-- Activity --
Give back every entry exactly as it is written, but not the pictures.

Stored entries:
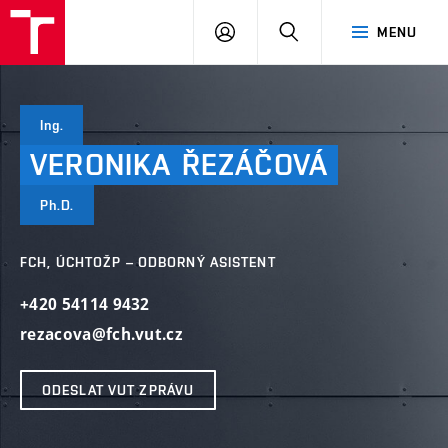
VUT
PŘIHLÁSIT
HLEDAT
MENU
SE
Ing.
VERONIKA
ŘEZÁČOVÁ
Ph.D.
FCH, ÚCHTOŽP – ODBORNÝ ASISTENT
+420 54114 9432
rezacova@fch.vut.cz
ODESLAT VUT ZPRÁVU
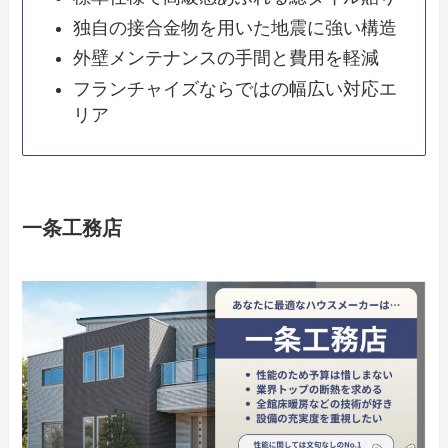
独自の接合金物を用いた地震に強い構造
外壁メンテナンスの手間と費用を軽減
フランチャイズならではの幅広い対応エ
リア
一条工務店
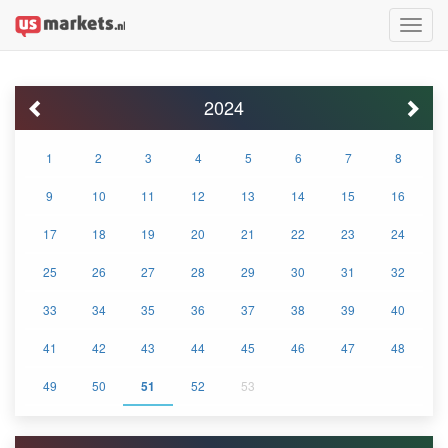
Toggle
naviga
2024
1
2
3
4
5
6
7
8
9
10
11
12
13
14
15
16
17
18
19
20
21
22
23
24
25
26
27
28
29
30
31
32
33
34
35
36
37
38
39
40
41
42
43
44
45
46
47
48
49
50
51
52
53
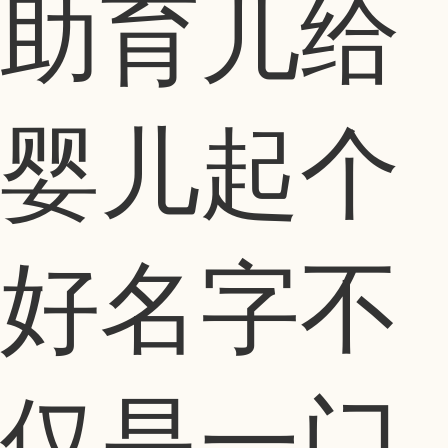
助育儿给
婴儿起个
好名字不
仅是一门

-- Answer --
VUT
PŘIHLÁSIT
HLEDAT
MENU
SE
Ing.
VERONIKA
ŘEZÁČOVÁ
Ph.D.
FCH, ÚCHTOŽP – ODBORNÝ ASISTENT
+420 54114 9432
rezacova@fch.vut.cz
ODESLAT VUT ZPRÁVU
独自の接合金物を用いた地震に強い構造
外壁メンテナンスの手間と費用を軽減
フランチャイズならではの幅広い対応エ
リア
一条工務店
Toggle
naviga
2024
1
2
3
4
5
6
7
8
9
10
11
12
13
14
15
16
17
18
19
20
21
22
23
24
25
26
27
28
29
30
31
32
33
34
35
36
37
38
39
40
41
42
43
44
45
46
47
48
49
50
51
52
53
助育儿给
婴儿起个
好名字不
仅是一门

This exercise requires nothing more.